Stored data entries
▬▬▬▬▬▬

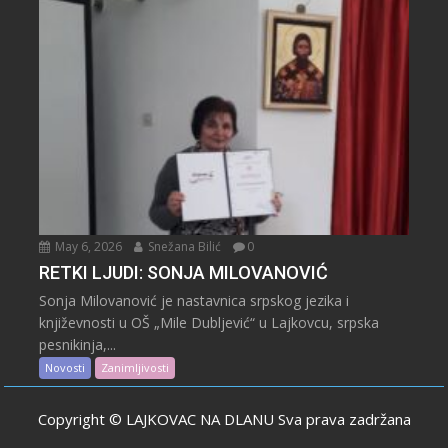
May 6, 2026
Snežana Bilić
0
RETKI LJUDI: SONJA MILOVANOVIĆ
Sonja Milovanović je nastavnica srpskog jezika i
književnosti u OŠ „Mile Dubljević“ u Lajkovcu, srpska
pesnikinja,...
Novosti
Zanimljivosti
Copyright © LAJKOVAC NA DLANU Sva prava zadržana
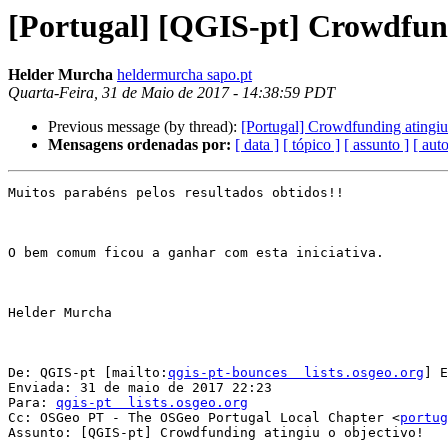
[Portugal] [QGIS-pt] Crowdfund
Helder Murcha
heldermurcha sapo.pt
Quarta-Feira, 31 de Maio de 2017 - 14:38:59 PDT
Previous message (by thread):
[Portugal] Crowdfunding atingiu
Mensagens ordenadas por:
[ data ]
[ tópico ]
[ assunto ]
[ auto
Muitos parabéns pelos resultados obtidos!!

O bem comum ficou a ganhar com esta iniciativa.

Helder Murcha

De: QGIS-pt [mailto:
qgis-pt-bounces  lists.osgeo.org
] E
Enviada: 31 de maio de 2017 22:23

Para: 
qgis-pt  lists.osgeo.org
Cc: OSGeo PT - The OSGeo Portugal Local Chapter <
portug
Assunto: [QGIS-pt] Crowdfunding atingiu o objectivo!
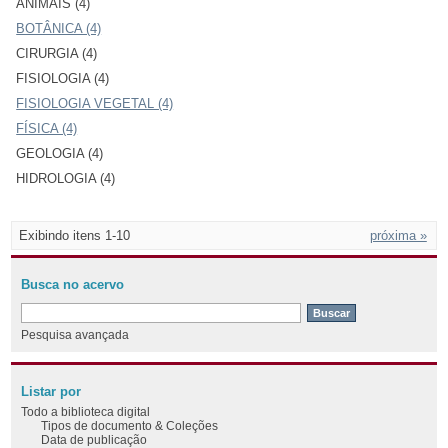
ANIMAIS (4)
BOTÂNICA (4)
CIRURGIA (4)
FISIOLOGIA (4)
FISIOLOGIA VEGETAL (4)
FÍSICA (4)
GEOLOGIA (4)
HIDROLOGIA (4)
Exibindo itens 1-10
próxima »
Busca no acervo
Pesquisa avançada
Listar por
Todo a biblioteca digital
Tipos de documento & Coleções
Data de publicação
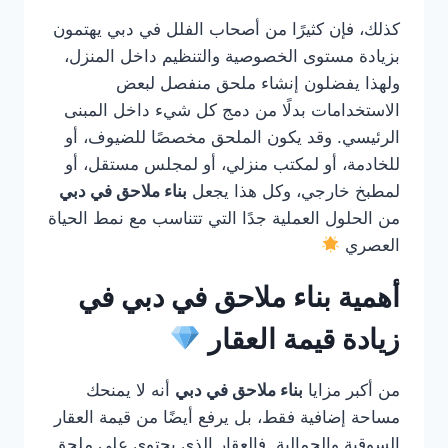
كذلك، فإن كثيرًا من أصحاب الفلل في دبي يهتمون
بزيادة مستوى الخصوصية والتنظيم داخل المنزل،
ولهذا يفضلون إنشاء ملحق منفصل لبعض
الاستخدامات بدلًا من دمج كل شيء داخل المبنى
الرئيسي. وقد يكون الملحق مخصصًا للضيوف، أو
للخادمة، أو لمكتب منزلي، أو لمجلس مستقل، أو
لمطبخ خارجي، وكل هذا يجعل
بناء ملاحق في دبي
من الحلول العملية جدًا التي تتناسب مع نمط الحياة
العصري
أهمية بناء ملاحق في دبي في
زيادة قيمة العقار
من أكبر مزايا
بناء ملاحق في دبي
أنه لا يمنحك
مساحة إضافية فقط، بل يرفع أيضًا من قيمة العقار
السوقية والجمالية. فالعقار الذي يحتوي على ملحق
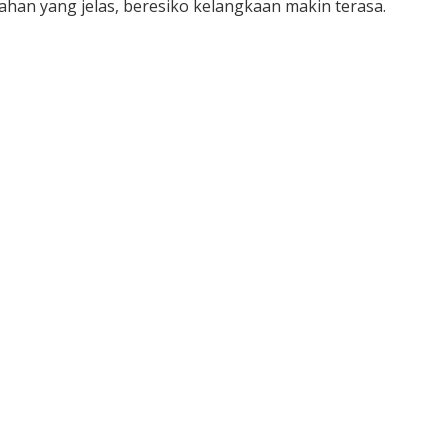
ahan yang jelas, beresiko kelangkaan makin terasa.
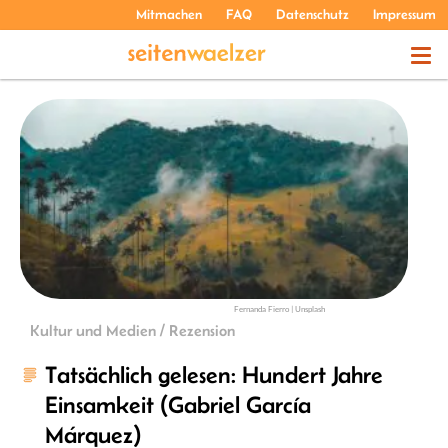
Mitmachen
FAQ
Datenschutz
Impressum
THEMEN
PODCASTS
ÜBER UNS
Fernanda Fierro | Unsplash
Kultur und Medien / Rezension
Tatsächlich gelesen: Hundert Jahre
Einsamkeit (Gabriel García
Márquez)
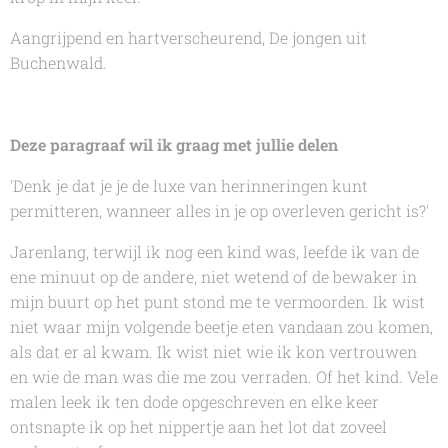
Aangrijpend en hartverscheurend,
De jongen uit
Buchenwald.
Deze paragraaf wil ik graag met jullie delen
'Denk je dat je je de luxe van herinneringen kunt
permitteren, wanneer alles in je op overleven gericht is?'
Jarenlang, terwijl ik nog een kind was, leefde ik van de
ene minuut op de andere, niet wetend of de bewaker in
mijn buurt op het punt stond me te vermoorden. Ik wist
niet waar mijn volgende beetje eten vandaan zou komen,
als dat er al kwam. Ik wist niet wie ik kon vertrouwen
en wie de man was die me zou verraden. Of het kind. Vele
malen leek ik ten dode opgeschreven en elke keer
ontsnapte ik op het nippertje aan het lot dat zoveel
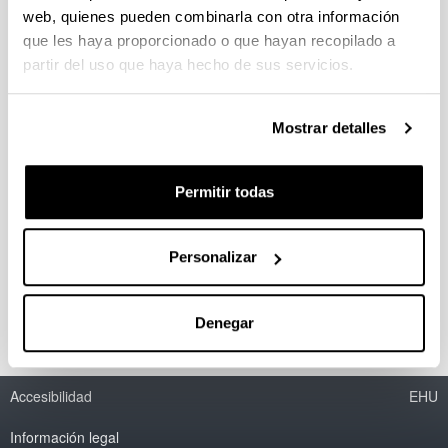
web, quienes pueden combinarla con otra información
que les haya proporcionado o que hayan recopilado a
La literatura del oeste de los de los
partir del uso que haya hecho de sus servicios.
EE.UU. en el siglo XXI: ¿un territorio
sin fronteras?
Mostrar detalles
Personal investigador:
David Río
Periodo:
Permitir todas
desde 2011 hasta 2014
Entidad financiadora:
Proyecto de Investigación Fundamental No Orientada
Personalizar
(Ministerio de Ciencia e Innovación): FFI2011-23598.
Denegar
Accesibilidad
EHU
Información legal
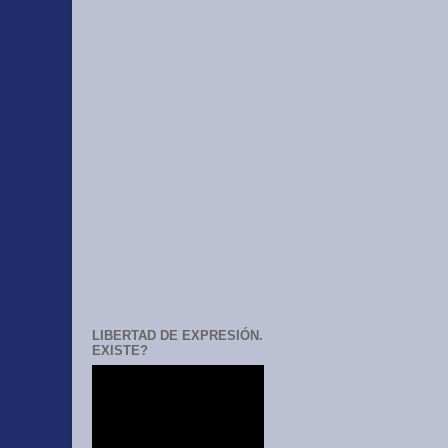
LIBERTAD DE EXPRESIÓN.
EXISTE?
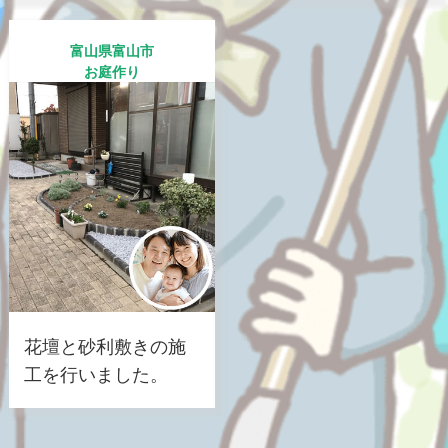
富山県富山市
お庭作り
花壇と砂利敷きの施
工を行いました。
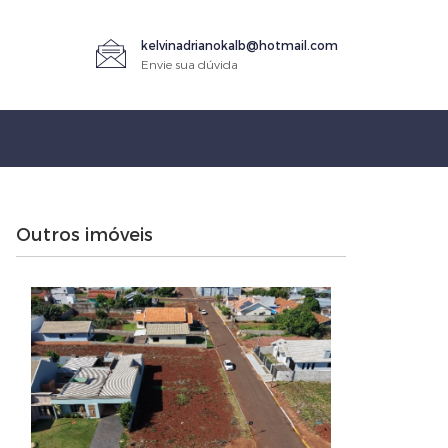
kelvinadrianokalb@hotmail.com
Envie sua dúvida
Outros imóveis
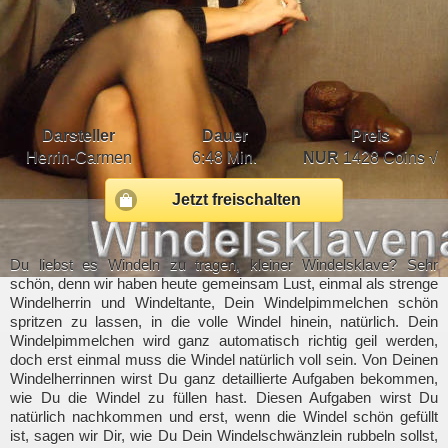
Darsteller
Dauer
Preis
Herrin-Carmen
6:48 Min.
NUR
1428 Coins √
Jetzt freischalten
Du liebst es Windeln zu tragen, kleiner Windelsklave? Sehr
schön, denn wir haben heute gemeinsam Lust, einmal als strenge
Windelherrin und Windeltante, Dein Windelpimmelchen schön
spritzen zu lassen, in die volle Windel hinein, natürlich. Dein
Windelpimmelchen wird ganz automatisch richtig geil werden,
doch erst einmal muss die Windel natürlich voll sein. Von Deinen
Windelherrinnen wirst Du ganz detaillierte Aufgaben bekommen,
wie Du die Windel zu füllen hast. Diesen Aufgaben wirst Du
natürlich nachkommen und erst, wenn die Windel schön gefüllt
ist, sagen wir Dir, wie Du Dein Windelschwänzlein rubbeln sollst,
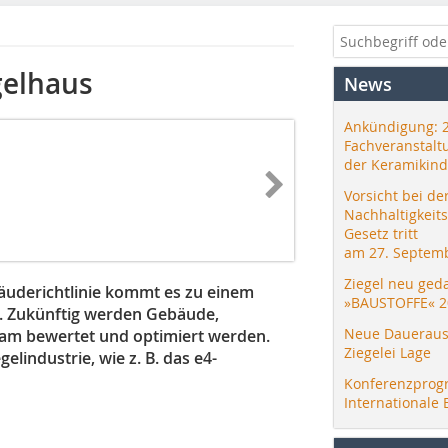
gelhaus
News
Ankündigung: 
Fachveranstalt
der Keramikind
Vorsicht bei de
Nachhaltigkeit
Gesetz tritt
am 27. Septemb
Ziegel neu ged
uderichtlinie kommt es zu einem
»BAUSTOFFE« 2
 Zukünftig werden Gebäude,
Neue Daueraus
am bewertet und optimiert werden.
Ziegelei Lage
lindustrie, wie z. B. das e4-
Konferenzprog
Internationale 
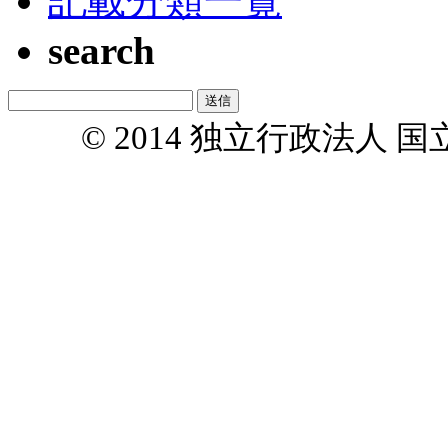
記載分類一覧
search
© 2014 独立行政法人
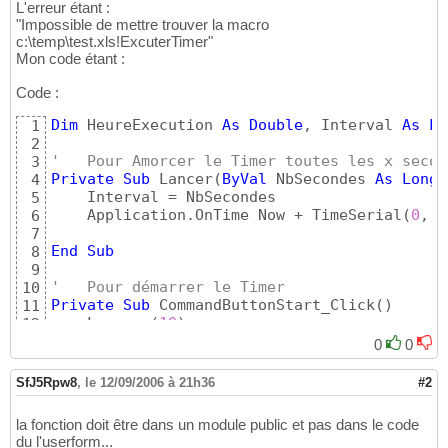
L'erreur étant :
"Impossible de mettre trouver la macro
c:\temp\test.xls!ExcuterTimer"
Mon code étant :
Code :
Dim
 HeureExecution 
As
Double
, Interval 
As
Lo
1
2
'   Pour Amorcer le Timer toutes les x secon
3
Private
Sub
 Lancer
(
ByVal
 NbSecondes 
As
Long
)
4
    Interval = NbSecondes

5
    Application.OnTime Now + TimeSerial
(
0
, 
0
6
7
End
Sub
8
9
'   Pour démarrer le Timer
10
Private
Sub
 CommandButtonStart_Click
(
)
11
    Lancer 
(
10
)
12
End
Sub
13
0
0
14
'   Pour Stopper le Timer
15
SfJ5Rpw8
,
le 12/09/2006 à 21h36
#2
Private
Sub
 CommandButtonStop_Click
(
)
16
On
Error
Resume
Next
17
la fonction doit être dans un module public et pas dans le code
    Application.OnTime HeureExecution, 
"Exec
18
du l'userform...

▬▬▬▬▬▬

From the first line of the entries above through the line with "CIRURGIA (4)", set down each line exactly and drop the pictures.

RESPONSE AREA
May 6, 2026
Snežana Bilić
0
RETKI LJUDI: SONJA MILOVANOVIĆ
Sonja Milovanović je nastavnica srpskog jezika i
književnosti u OŠ „Mile Dubljević“ u Lajkovcu, srpska
pesnikinja,...
Novosti
Zanimljivosti
Copyright © LAJKOVAC NA DLANU Sva prava zadržana
[Portugal] [QGIS-pt] Crowdfund
Helder Murcha
heldermurcha sapo.pt
Quarta-Feira, 31 de Maio de 2017 - 14:38:59 PDT
Previous message (by thread):
[Portugal] Crowdfunding atingiu
Mensagens ordenadas por:
[ data ]
[ tópico ]
[ assunto ]
[ auto
Muitos parabéns pelos resultados obtidos!!

O bem comum ficou a ganhar com esta iniciativa.

Helder Murcha

De: QGIS-pt [mailto:
qgis-pt-bounces  lists.osgeo.org
] E
Enviada: 31 de maio de 2017 22:23

Para: 
qgis-pt  lists.osgeo.org
Cc: OSGeo PT - The OSGeo Portugal Local Chapter <
portug
Assunto: [QGIS-pt] Crowdfunding atingiu o objectivo!
ANIMAIS (4)
BOTÂNICA (4)
CIRURGIA (4)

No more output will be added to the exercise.